The regulatory approval leaves Mylan’s hostile bid in the hands of Perrigo shareholders, who have until Nov. 13 to accept the tender offer. To proceed with its takeover of Dublin, Ireland-based Perrigo, Mylan needs 80% of Perrigo shareholders’ votes.
In early April, Mylan made an unsolicited bid to acquire Perrigo in a cash-and-stock deal. That proposal, and later an increased offer, were rejected by Perrigo, which said the bids undervalued the company. Then in September, Mylan announced it was taking its bid directly to Perrigo shareholders, offering $75 in cash and 2.3 Mylan ordinary shares for each Perrigo ordinary share, giving the deal a total value of around $27 billion.
Last week, the U.S. District Court for the Southern District of New York denied a motion by Perrigo for a preliminary injunction against Mylan’s proposed acquisition of the company.
“We are delighted to have received FTC clearance, making our offer for Perrigo now unconditional other than the one final step, which now rests solely in the hands of Perrigo shareholders,” Mylan executive chairman Robert Coury said in a statement on Monday. “We are very confident that Perrigo shareholders will support this transaction by tendering their shares.”

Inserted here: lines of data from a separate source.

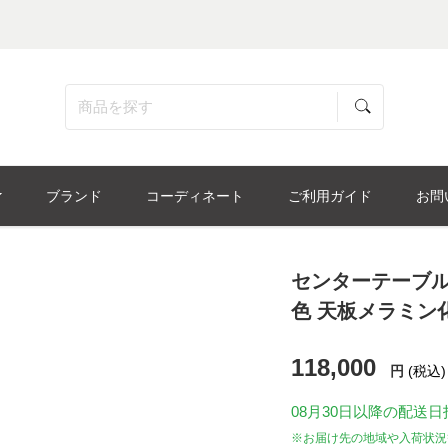
ブランド
コーディネート
ご利用ガイド
お問
センターテーブル「M
色 天板メラミン
118,000
円
(税込)
08月30日
以降の配送日
※お届け先の地域や入荷状況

Under the settlement announced Monday by the FTC, Mylan will sell the rights and assets to seven generic drugs to Alvogen Group Inc.
The agency said Mylan’s proposed acquisition of Perrigo would likely have harmed current competition in U.S. markets for four generic drugs: bromocriptine mesylate (used for treatment of type 2 diabetes and Parkinson’s disease), clindamycin phosphate/benzoyl peroxide (for acne), liothyronine sodium (for hypothyroidism and enlarged thyroid glands) and polyethylene glycol 3350 (a laxative).
Mylan also will sell to Alvogen three other generic products for which the proposed acquisition would likely have impacted future competition: acyclovir (antiviral for treatment of herpes), hydromorphone hydrochloride (for moderate to severe pain) and scopolamine (for motion sickness and recovery from anesthesia and surgery).
On Friday, Perrigo again said Mylan’s acquisition proposal undervalues the company and, following a the presentation by Mylan in connection with its third-quarter earnings report, urged shareholders to not tender Mylan’s offer.
“Mylan again failed to provide a reason for Perrigo shareholders to accept Mylan’s grossly inadequate offer to acquire Perrigo — an offer that has become even more inadequate over time,” Perrigo said in a statement. “We remain confident that our shareholders will not be fooled and will reject this inadequate offer in favor of Perrigo’s superior long-term growth prospects,” the company added.